Subsequently, the Chilean production team Niña Niño Films and El Otro Films, alongside the Argentine company Le Tiro Cine and the Belgian Be Revolution Pictures, joined the project. The cast was completed with veteran actors Alfredo Castro and Gastón Pauls, and young actors Juan Carlos Maldonado, Sebastián Ayala and Lux Pascal.

==Reception==
At Venice, much of the Italian specialty press evaluated the film positively. Martina Barone at Cinematographe wrote: "a film of impetuous sensuality. A disturbing film, in its multifaceted sexual, emotional and primitive ferocity", Samuele Sestieri at PointBlank wrote: "The first work by Chilean filmmaker Sebastián Muñoz is a dazzling song of love and death, between pleasure and pain", Carlo Valeri at Sentieriselvaggi wrote: "A claustrophobic film, but at the same time full of desiring impulses. Asphyxiating and passionate as a last hug before saying goodbye". At the end of the festival, the film was awarded the Queer Lion:

El Príncipe is a passionate portrait of life in a Chilean prison on the eve of Allende’s rise to power in 1970. The savage brutality of prison life is contrasted by intensely emotional relationships between prisoners. Led by a towering Alfredo Castro, the excellent ensemble cast give stirring performances of a powerful script which conveys the paradoxical acceptance of gay attachments in prison at a time when it was not socially acceptable. Sebastián Muñoz’s directorial debut is a bold and erotically charged exploration of recent history which reveals an unexpected tenderness at its heart.

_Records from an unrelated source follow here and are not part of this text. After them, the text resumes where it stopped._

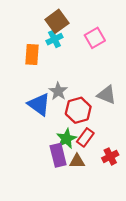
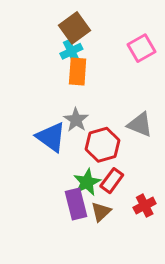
pink square: (95, 38) -> (141, 48), moved
orange rectangle: (32, 55) -> (78, 72), moved
brown triangle: (77, 161) -> (101, 212), turned -42

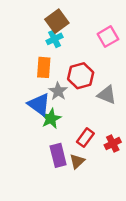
orange rectangle: (78, 72) -> (44, 67), moved
red hexagon: (103, 145) -> (81, 76), moved
green star: (87, 182) -> (51, 119), moved
red cross: (145, 206) -> (113, 144), moved

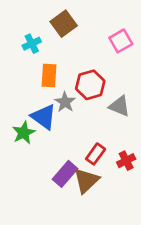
cyan cross: (54, 39) -> (32, 44), moved
green star: (51, 119) -> (24, 133), moved
purple rectangle: (58, 155) -> (65, 174), turned 55
brown triangle: (77, 161) -> (86, 181), size x1.5

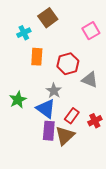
gray star: (65, 102) -> (54, 91), moved
blue triangle: (44, 117) -> (46, 109), moved
purple rectangle: (65, 174) -> (49, 131), turned -36

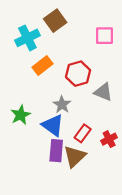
pink square: (91, 31) -> (105, 36), turned 30
cyan cross: (24, 33) -> (27, 38), size x1.5
orange rectangle: (37, 57) -> (42, 66), turned 48

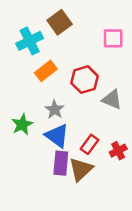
gray star: (62, 105) -> (55, 109), moved

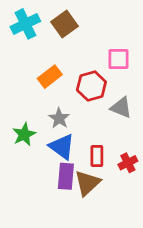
pink square: (113, 38) -> (118, 59), moved
cyan cross: (30, 41) -> (25, 24), moved
red rectangle: (89, 144) -> (97, 156), turned -36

After Venice and positive reviews in Europe, the first American evaluation came from Boyd van Hoeij of The Hollywood Reporter (and a former Queer Lion juror himself), who negatively received the film; the bottom line being: "A prison fantasy devoid of personality."

On review aggregation website Rotten Tomatoes, The Prince holds a 94% approval rating based on 16 reviews, with an average of 7.7/10.

==Film festivals==
Following its Venice premiere, The Prince saw exhibition at various other festivals, including San Sebastián, Chicago, Mill Valley, Busan and Valdivia.